Studying weather instruments:
We have been looking at weather instruments in the school weather station. Remember the white louvred case is called a Stevenson screen. Inside the weather station we looked at the instruments and what they do, and what they are called.
There was a rain gauge, a maximum-minimum thermometer, a dial thermometer, a barometer, and a hygrometer. We looked at how they measure each of the weather elements they record. Now my donkeys have helpfully demonstrated how a hygrometer works.
So that my donkeys know what the weather is going to be like, and can go in the stable when it looks as if it might rain, I have installed a small weather station called a “banjo barometer”. You can see it behind Matilde: it is the green object on a corner post of the stable. You can see why it is called a “banjo” because it looks like the musical instrument. These contain a therometer, a barometer (the large dial) and a hygrometer (the small dial).
One of the donkeys decided to eat the hygrometer today, but I do not know which naughty donkey did it. The evidence is the teeth marks on the green wooden banjo, and the missing hygrometer. The transparent plastic case was gone, but the metal inside of the hygrometer had been chewed up and spat out on the floor.

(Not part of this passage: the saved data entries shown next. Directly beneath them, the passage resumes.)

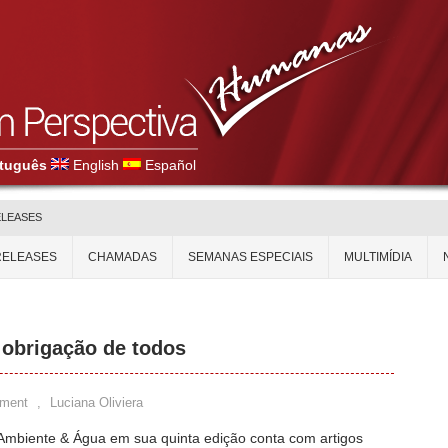
tuguês
English
Español
ELEASES
RELEASES
CHAMADAS
SEMANAS ESPECIAIS
MULTIMÍDIA
 obrigação de todos
ment
,
Luciana Oliviera
 Ambiente & Água em sua quinta edição conta com artigos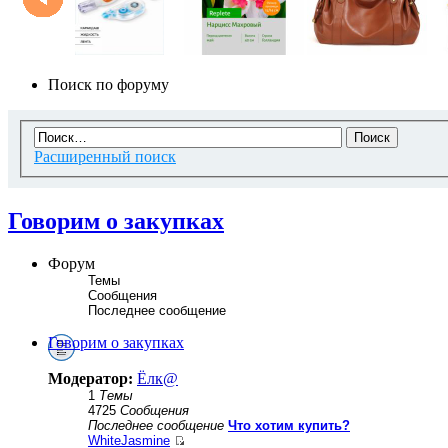
Поиск по форуму
Расширенный поиск
Говорим о закупках
Форум
Темы
Сообщения
Последнее сообщение
Говорим о закупках
Модератор:
Ёлк@
1
Темы
4725
Сообщения
Последнее сообщение
Что хотим купить?
WhiteJasmine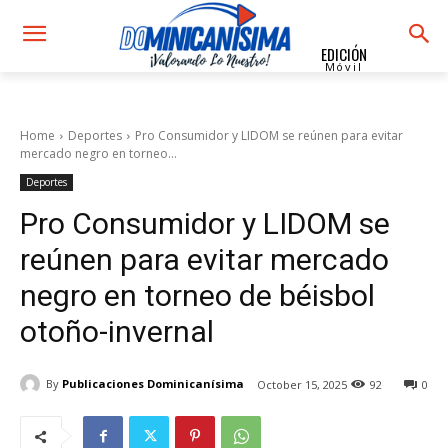
EDICIÓN
Móvil
Home
Deportes
Pro Consumidor y LIDOM se reúnen para evitar
mercado negro en torneo...
Deportes
Pro Consumidor y LIDOM se
reúnen para evitar mercado
negro en torneo de béisbol
otoño-invernal
By
Publicaciones Dominicanísima
October 15, 2025
92
0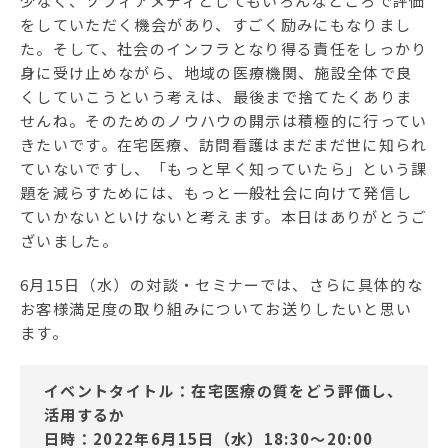
少なく、ソフィアメディとしてもいろんなところで評価
をしていただく機会があり、すごく励みにもなりまし
た。そして、社会のインフラとなり得る責任をしっかり
身に受け止めながら、地域の医療機関、施設全体で良
くしていこうという考えは、最後まで捨てたくありま
せんね。そのためのノウハウの開示は積極的に行ってい
きたいです。在宅医療、訪問看護はまだまだ世に知られ
ていないですし、「もっと早く知っていたら」という課
題を減らすためには、もっと一般社会に向けて発信し
ていかないといけないと考えます。本日はありがとうご
ざいました。
6月15日（水）の対談・セミナーでは、さらに具体的な
お客様満足度の取り組みについてお送りしたいと思い
ます。
イベントタイトル：
在宅医療の質をどう評価し、
活用するか
日時：2022年6月15日（水）18:30～20:00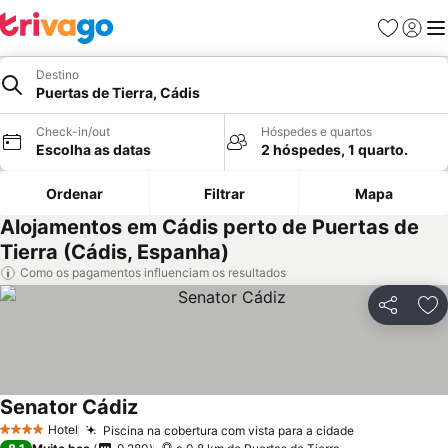
Favoritos
Iniciar
Me
Destino
Puertas de Tierra, Cádis
Check-in/out
Hóspedes e quartos
Escolha as datas
2 hóspedes, 1 quarto.
Ordenar
Filtrar
Mapa
Alojamentos em Cádis perto de Puertas de
Tierra (Cádis, Espanha)
Como os pagamentos influenciam os resultados
Partilhar
Ad
Senator Cádiz
Ver preços
Hotel
Piscina na cobertura com vista para a cidade
Ver preços
4 Estrelas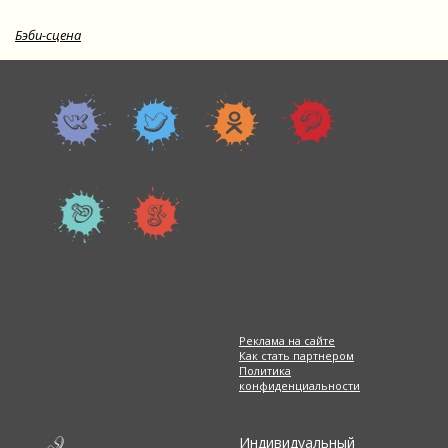
Бэби-сцена
Реклама на сайте
Как стать партнером
Политика
конфиденциальности
Индивидуальный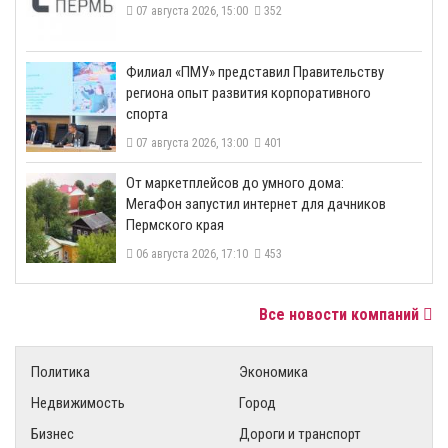
07 августа 2026, 15:00
352
​Филиал «ПМУ» представил Правительству
региона опыт развития корпоративного
спорта
07 августа 2026, 13:00
401
От маркетплейсов до умного дома:
МегаФон запустил интернет для дачников
Пермского края
06 августа 2026, 17:10
453
Все новости компаний
Политика
Экономика
Недвижимость
Город
Бизнес
Дороги и транспорт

Rubí usually eats nearest to the weather station, but she is probably not to blame. It is Aitana who always explores anything new that arrives on the field and tests it to see if it is edible.
Aitana exploring a brush to see if it is edible.
This was all a bit disappointing until, suddenly I realized what the donkeys were really trying to do: they wanted to show Year 7 pupils how a hygrometer works! Now we can pass the donkey-chewed hygrometer around the class and see how it works!
This type of hygrometer is a Mechanical hygrometer and its metal coil is tightened or loosened by the presence of moisture, turning the needle to show humidity.
Thank you donkeys for demonstrating how a hygrometer works. Thanks also to Elians science teachers for helping to explore the physics of the instrument.